TASK ITEM: Write exactly the lines running from the start of the material below to the line that includes "زمان سفر را", and include no pictures.

Segment Start: TASK INPUTS

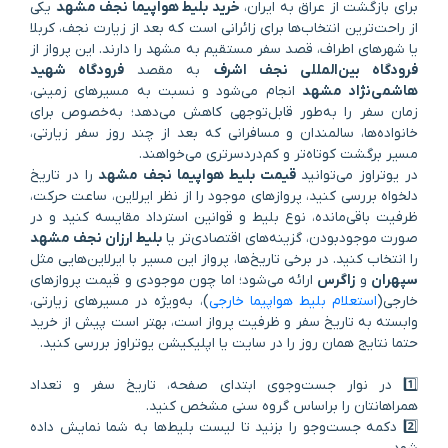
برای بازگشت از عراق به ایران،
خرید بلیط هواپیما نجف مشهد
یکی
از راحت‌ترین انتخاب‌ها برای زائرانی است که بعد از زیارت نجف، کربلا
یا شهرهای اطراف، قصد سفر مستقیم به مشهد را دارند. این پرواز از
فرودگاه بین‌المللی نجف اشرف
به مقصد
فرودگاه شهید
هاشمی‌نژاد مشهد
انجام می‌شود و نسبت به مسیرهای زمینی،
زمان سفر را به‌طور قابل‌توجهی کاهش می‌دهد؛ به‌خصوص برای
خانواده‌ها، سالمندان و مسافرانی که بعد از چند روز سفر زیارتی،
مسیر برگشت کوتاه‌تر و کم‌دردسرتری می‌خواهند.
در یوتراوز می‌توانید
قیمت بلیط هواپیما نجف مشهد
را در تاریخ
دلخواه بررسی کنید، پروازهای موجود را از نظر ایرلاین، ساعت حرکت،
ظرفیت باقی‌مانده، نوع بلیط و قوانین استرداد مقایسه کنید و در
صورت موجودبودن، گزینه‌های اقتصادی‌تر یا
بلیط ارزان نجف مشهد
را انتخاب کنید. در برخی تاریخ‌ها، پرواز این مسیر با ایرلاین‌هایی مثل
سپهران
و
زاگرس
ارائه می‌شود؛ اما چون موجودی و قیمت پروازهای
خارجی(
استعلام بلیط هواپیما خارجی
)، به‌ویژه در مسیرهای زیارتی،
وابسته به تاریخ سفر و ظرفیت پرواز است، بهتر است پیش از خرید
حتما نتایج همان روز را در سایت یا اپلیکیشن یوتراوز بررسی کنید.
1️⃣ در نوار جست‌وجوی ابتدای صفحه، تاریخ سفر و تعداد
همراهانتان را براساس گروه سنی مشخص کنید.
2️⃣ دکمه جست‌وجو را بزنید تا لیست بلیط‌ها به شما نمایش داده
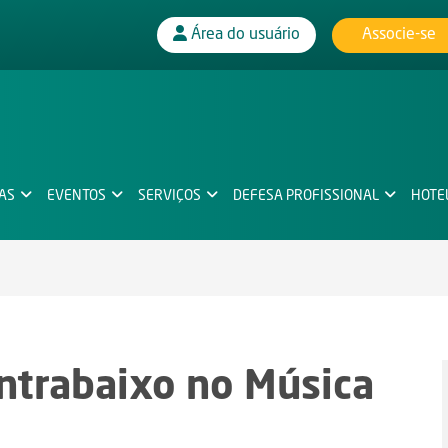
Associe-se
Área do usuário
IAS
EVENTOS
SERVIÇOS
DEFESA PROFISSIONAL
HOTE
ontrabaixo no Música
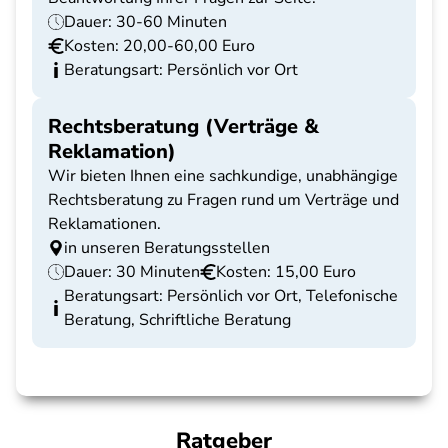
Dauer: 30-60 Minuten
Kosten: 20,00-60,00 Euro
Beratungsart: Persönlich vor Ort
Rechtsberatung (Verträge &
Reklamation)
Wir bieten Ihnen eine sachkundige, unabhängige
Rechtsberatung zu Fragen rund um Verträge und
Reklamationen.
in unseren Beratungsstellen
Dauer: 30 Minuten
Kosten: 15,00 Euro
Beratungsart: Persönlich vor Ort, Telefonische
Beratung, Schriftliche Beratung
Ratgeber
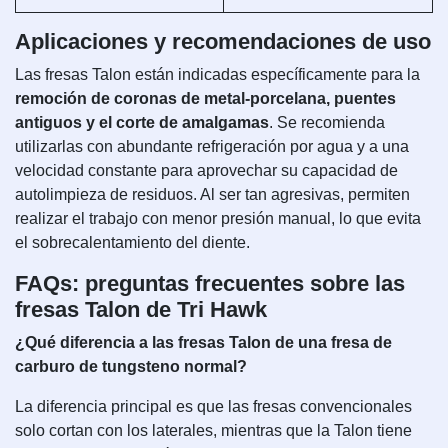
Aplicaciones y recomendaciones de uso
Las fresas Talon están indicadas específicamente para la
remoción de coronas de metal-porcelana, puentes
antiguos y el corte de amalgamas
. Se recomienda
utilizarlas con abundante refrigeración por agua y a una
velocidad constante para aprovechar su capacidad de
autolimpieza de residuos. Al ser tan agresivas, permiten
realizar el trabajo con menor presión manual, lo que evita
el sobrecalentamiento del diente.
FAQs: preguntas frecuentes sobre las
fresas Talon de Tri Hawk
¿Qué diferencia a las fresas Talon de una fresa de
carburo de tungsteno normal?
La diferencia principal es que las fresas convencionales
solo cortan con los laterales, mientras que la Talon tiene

Segment End: TASK INPUTS

SOLUTION BELOW:
برای بازگشت از عراق به ایران،
خرید بلیط هواپیما نجف مشهد
یکی
از راحت‌ترین انتخاب‌ها برای زائرانی است که بعد از زیارت نجف، کربلا
یا شهرهای اطراف، قصد سفر مستقیم به مشهد را دارند. این پرواز از
فرودگاه بین‌المللی نجف اشرف
به مقصد
فرودگاه شهید
هاشمی‌نژاد مشهد
انجام می‌شود و نسبت به مسیرهای زمینی،
زمان سفر را به‌طور قابل‌توجهی کاهش می‌دهد؛ به‌خصوص برای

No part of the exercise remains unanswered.